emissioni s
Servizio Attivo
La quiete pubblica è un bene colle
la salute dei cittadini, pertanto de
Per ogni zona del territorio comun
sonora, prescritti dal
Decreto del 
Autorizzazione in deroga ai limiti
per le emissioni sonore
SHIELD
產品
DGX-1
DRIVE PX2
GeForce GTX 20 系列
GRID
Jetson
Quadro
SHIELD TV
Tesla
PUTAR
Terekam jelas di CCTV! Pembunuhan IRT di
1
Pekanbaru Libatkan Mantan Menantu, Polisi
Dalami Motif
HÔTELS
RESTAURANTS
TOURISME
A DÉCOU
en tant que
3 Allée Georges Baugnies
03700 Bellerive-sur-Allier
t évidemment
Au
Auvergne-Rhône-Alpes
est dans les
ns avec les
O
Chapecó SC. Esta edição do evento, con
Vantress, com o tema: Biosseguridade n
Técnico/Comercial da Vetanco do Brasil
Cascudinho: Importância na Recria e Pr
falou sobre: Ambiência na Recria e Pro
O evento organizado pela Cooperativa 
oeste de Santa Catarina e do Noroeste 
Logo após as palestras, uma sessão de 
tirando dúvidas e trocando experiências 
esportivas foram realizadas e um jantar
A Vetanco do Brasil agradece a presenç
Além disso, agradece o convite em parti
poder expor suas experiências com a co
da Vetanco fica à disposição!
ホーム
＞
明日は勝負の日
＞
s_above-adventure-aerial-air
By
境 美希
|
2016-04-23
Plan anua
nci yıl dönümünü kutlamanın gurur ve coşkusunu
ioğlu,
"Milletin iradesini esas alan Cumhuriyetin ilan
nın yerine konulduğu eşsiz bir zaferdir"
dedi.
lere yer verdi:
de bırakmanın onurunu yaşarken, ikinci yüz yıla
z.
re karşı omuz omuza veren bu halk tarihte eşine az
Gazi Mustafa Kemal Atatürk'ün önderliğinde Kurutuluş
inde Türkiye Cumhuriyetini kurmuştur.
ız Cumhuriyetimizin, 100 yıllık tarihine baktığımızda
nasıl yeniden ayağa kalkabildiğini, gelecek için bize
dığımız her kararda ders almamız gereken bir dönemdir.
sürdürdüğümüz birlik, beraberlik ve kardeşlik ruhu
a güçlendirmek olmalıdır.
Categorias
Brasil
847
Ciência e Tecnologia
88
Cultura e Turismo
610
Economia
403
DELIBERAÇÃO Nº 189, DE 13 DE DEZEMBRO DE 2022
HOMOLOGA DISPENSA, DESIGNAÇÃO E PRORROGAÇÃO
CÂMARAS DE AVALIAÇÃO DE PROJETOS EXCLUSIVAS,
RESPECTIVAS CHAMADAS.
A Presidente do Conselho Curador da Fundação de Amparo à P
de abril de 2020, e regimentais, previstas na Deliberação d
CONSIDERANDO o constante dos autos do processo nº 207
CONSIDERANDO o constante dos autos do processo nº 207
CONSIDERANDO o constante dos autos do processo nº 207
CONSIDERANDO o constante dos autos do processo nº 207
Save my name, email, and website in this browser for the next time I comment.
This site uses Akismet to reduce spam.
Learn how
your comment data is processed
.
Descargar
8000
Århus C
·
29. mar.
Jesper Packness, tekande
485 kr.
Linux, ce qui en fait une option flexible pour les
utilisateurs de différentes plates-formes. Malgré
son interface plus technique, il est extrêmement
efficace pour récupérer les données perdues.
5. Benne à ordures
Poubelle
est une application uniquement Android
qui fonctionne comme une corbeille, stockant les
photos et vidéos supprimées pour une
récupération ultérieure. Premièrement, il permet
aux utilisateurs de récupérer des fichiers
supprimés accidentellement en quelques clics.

----------------------------------------

» WHAT YOU HAVE TO DO
Reproduce every entry above without a single alteration.

» ANSWER FOR THE TASK
emissioni s
Servizio Attivo
La quiete pubblica è un bene colle
la salute dei cittadini, pertanto de
Per ogni zona del territorio comun
sonora, prescritti dal
Decreto del 
Autorizzazione in deroga ai limiti
per le emissioni sonore
SHIELD
產品
DGX-1
DRIVE PX2
GeForce GTX 20 系列
GRID
Jetson
Quadro
SHIELD TV
Tesla
PUTAR
Terekam jelas di CCTV! Pembunuhan IRT di
1
Pekanbaru Libatkan Mantan Menantu, Polisi
Dalami Motif
HÔTELS
RESTAURANTS
TOURISME
A DÉCOU
en tant que
3 Allée Georges Baugnies
03700 Bellerive-sur-Allier
t évidemment
Au
Auvergne-Rhône-Alpes
est dans les
ns avec les
O
Chapecó SC. Esta edição do evento, con
Vantress, com o tema: Biosseguridade n
Técnico/Comercial da Vetanco do Brasil
Cascudinho: Importância na Recria e Pr
falou sobre: Ambiência na Recria e Pro
O evento organizado pela Cooperativa 
oeste de Santa Catarina e do Noroeste 
Logo após as palestras, uma sessão de 
tirando dúvidas e trocando experiências 
esportivas foram realizadas e um jantar
A Vetanco do Brasil agradece a presenç
Além disso, agradece o convite em parti
poder expor suas experiências com a co
da Vetanco fica à disposição!
ホーム
＞
明日は勝負の日
＞
s_above-adventure-aerial-air
By
境 美希
|
2016-04-23
Plan anua
nci yıl dönümünü kutlamanın gurur ve coşkusunu
ioğlu,
"Milletin iradesini esas alan Cumhuriyetin ilan
nın yerine konulduğu eşsiz bir zaferdir"
dedi.
lere yer verdi:
de bırakmanın onurunu yaşarken, ikinci yüz yıla
z.
re karşı omuz omuza veren bu halk tarihte eşine az
Gazi Mustafa Kemal Atatürk'ün önderliğinde Kurutuluş
inde Türkiye Cumhuriyetini kurmuştur.
ız Cumhuriyetimizin, 100 yıllık tarihine baktığımızda
nasıl yeniden ayağa kalkabildiğini, gelecek için bize
dığımız her kararda ders almamız gereken bir dönemdir.
sürdürdüğümüz birlik, beraberlik ve kardeşlik ruhu
a güçlendirmek olmalıdır.
Categorias
Brasil
847
Ciência e Tecnologia
88
Cultura e Turismo
610
Economia
403
DELIBERAÇÃO Nº 189, DE 13 DE DEZEMBRO DE 2022
HOMOLOGA DISPENSA, DESIGNAÇÃO E PRORROGAÇÃO
CÂMARAS DE AVALIAÇÃO DE PROJETOS EXCLUSIVAS,
RESPECTIVAS CHAMADAS.
A Presidente do Conselho Curador da Fundação de Amparo à P
de abril de 2020, e regimentais, previstas na Deliberação d
CONSIDERANDO o constante dos autos do processo nº 207
CONSIDERANDO o constante dos autos do processo nº 207
CONSIDERANDO o constante dos autos do processo nº 207
CONSIDERANDO o constante dos autos do processo nº 207
Save my name, email, and website in this browser for the next time I comment.
This site uses Akismet to reduce spam.
Learn how
your comment data is processed
.
Descargar
8000
Århus C
·
29. mar.
Jesper Packness, tekande
485 kr.
Linux, ce qui en fait une option flexible pour les
utilisateurs de différentes plates-formes. Malgré
son interface plus technique, il est extrêmement
efficace pour récupérer les données perdues.
5. Benne à ordures
Poubelle
est une application uniquement Android
qui fonctionne comme une corbeille, stockant les
photos et vidéos supprimées pour une
récupération ultérieure. Premièrement, il permet
aux utilisateurs de récupérer des fichiers
supprimés accidentellement en quelques clics.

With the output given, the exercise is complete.